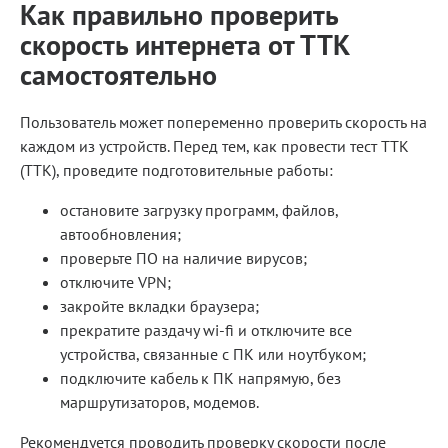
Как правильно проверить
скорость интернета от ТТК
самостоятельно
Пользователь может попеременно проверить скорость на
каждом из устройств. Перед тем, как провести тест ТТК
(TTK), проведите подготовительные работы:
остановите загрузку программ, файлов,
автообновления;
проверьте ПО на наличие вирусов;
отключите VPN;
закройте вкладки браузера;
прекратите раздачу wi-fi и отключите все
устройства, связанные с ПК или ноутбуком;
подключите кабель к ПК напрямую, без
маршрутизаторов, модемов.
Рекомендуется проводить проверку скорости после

* * *

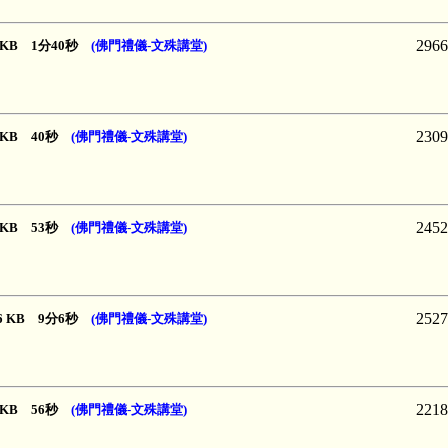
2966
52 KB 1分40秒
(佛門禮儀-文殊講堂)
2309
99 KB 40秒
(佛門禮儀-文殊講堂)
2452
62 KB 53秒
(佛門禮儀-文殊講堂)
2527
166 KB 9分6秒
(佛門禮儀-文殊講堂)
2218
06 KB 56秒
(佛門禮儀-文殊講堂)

--

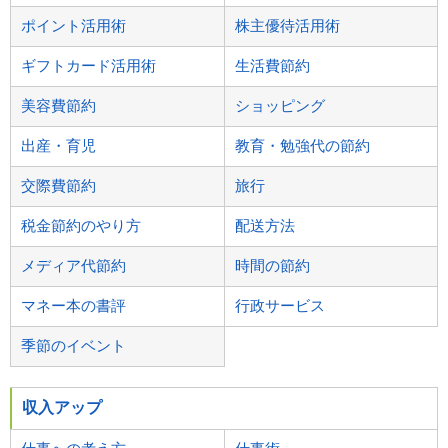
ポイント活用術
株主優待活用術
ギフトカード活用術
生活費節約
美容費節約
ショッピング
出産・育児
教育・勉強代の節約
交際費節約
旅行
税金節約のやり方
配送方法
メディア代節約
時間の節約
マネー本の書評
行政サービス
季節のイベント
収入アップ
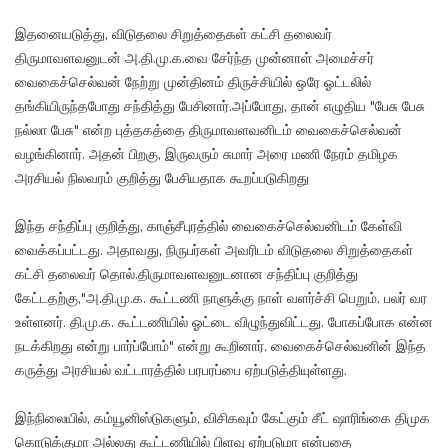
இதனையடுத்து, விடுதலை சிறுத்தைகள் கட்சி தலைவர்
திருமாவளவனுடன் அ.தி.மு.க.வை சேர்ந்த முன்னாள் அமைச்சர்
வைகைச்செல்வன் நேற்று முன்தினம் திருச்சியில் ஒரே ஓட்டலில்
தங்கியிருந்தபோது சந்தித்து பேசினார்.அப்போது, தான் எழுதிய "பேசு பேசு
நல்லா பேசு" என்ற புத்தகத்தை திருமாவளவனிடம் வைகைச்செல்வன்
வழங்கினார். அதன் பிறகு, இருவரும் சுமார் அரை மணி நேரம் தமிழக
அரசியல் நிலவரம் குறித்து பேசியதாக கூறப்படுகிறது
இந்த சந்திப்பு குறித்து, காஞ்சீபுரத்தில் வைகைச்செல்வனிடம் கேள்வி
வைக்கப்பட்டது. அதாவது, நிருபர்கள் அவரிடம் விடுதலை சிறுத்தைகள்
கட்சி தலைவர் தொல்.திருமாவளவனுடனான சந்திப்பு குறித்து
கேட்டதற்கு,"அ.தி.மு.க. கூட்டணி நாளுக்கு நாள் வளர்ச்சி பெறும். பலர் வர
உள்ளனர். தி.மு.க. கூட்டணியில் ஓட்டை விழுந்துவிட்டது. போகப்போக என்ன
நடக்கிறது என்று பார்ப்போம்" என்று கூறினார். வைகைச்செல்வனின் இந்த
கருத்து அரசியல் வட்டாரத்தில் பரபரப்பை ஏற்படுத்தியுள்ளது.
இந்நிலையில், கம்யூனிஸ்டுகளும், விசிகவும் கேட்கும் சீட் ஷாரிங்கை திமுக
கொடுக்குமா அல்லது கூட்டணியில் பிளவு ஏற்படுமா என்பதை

- **What you need to do**:
Each line holding "отключите" in the records should be copied out.

- **Reply to the exercise**:
отключите VPN;
прекратите раздачу wi-fi и отключите все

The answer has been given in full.